Though this is an extreme example of a value mismatch, there are many examples of items with sentimental value or those received as special recognition objects that are far more meaningful than the cost originally paid.  And think about what we are willing to pay for services rendered for skills that we don't possess, but are easy for an expert in a particular field to provide. 

In any successful negotiation we need to understand the value each party attributes to various aspects of the deal.

Saturday, October 2, 2010

Speak Like a CEO by Suzanne Bates

I read Speak Like a CEO by Suzanne Bates and wanted to share some of her excellent advice.

Bates Communications received 293 responses to a 2004 survey on ten dimensions of leadership.  The leadership value system articulated by the respondents included:
  1. Honesty/Integrity in business and personal interactions.
  2. Vision – have it, articulate it and inspire action.
  3. Listening – approachable, open to suggestions, and flexible
  4. Giving feedback – give credit publicly for jobs well done; regular constructive feedback, not once a year.
  5. Emotional intelligence – communicate empathy and compassion, treat people well, and relate to them on a human level.
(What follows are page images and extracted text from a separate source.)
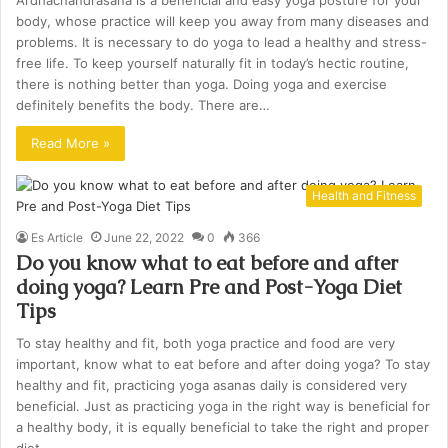
Ardhachandrasana is a beneficial and easy yoga posture for your
body, whose practice will keep you away from many diseases and
problems. It is necessary to do yoga to lead a healthy and stress-
free life. To keep yourself naturally fit in today’s hectic routine,
there is nothing better than yoga. Doing yoga and exercise
definitely benefits the body. There are…
Read More »
Health and Fitness
Es Article
June 22, 2022
0
366
Do you know what to eat before and after
doing yoga? Learn Pre and Post-Yoga Diet
Tips
To stay healthy and fit, both yoga practice and food are very
important, know what to eat before and after doing yoga? To stay
healthy and fit, practicing yoga asanas daily is considered very
beneficial. Just as practicing yoga in the right way is beneficial for
a healthy body, it is equally beneficial to take the right and proper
Have a positive attitude, remain calm under pressure and demonstrate passion and commitment for the work.  Show appreciation for those who make things happen.
  6. Clarity
  7. Knowledge and Intelligence – smart in every sense of the word.
  8. Managerial skills – delegate and allocate resources for greatest effectiveness and efficiency.
  9. Follow-through
  10. Humility – willing to seek information, ask for advice, take appropriate risks and admit mistakes.

Eight secrets for speaking well:
  1. Talk about big ideas (Gettysburg address, Kennedy’s vision for going to the moon)
  2. Speak in the moment (face questions head on)
  3. Keep it Simple (explain the steps)
  4. Be a Straight Shooter
  5. Be an Optimist
  6. Focus on the Future (In difficult times, we look to leaders for hope.)
  7. Be Real
  8. Stand for Something

Friday, October 1, 2010

Rock to the Top with Dayna Steele

I had the opportunity to hear Dayna Steele and read her book, Rock to the Top – What I Learned about Success from the World’s Greatest Rock Stars.

Tips that she shares include:

Passion + Hard Work = Success
Confidence - Look and act confident, the actual confidence will follow (many rock stars only appear confident)
Quality - Your quality will define your long term reputation (a band is a perfect example of teamwork)
Organization - Organization helps you manage the unexpected (guitar strings break and tour buses break down)
Technology - Embrace and learn new technologies (rock shows would be pretty boring without technology)
Branding - Have a one sentence description for what you do (rock bands names say it all)
Networking - Friends and family are your most valuable assets (almost every band started this way)
Knowledge – Know a little bit about everything (you create more fans when you have broad interests)
Health – Take care of yourself first (not everyone can be Keith Richards)
Appreciation – Write thank you notes (no one can do it alone)

Even if we are only subject matter "rock stars" in limited realms, we can all adapt Dayna's tips improve our abilities to Rock to the Top.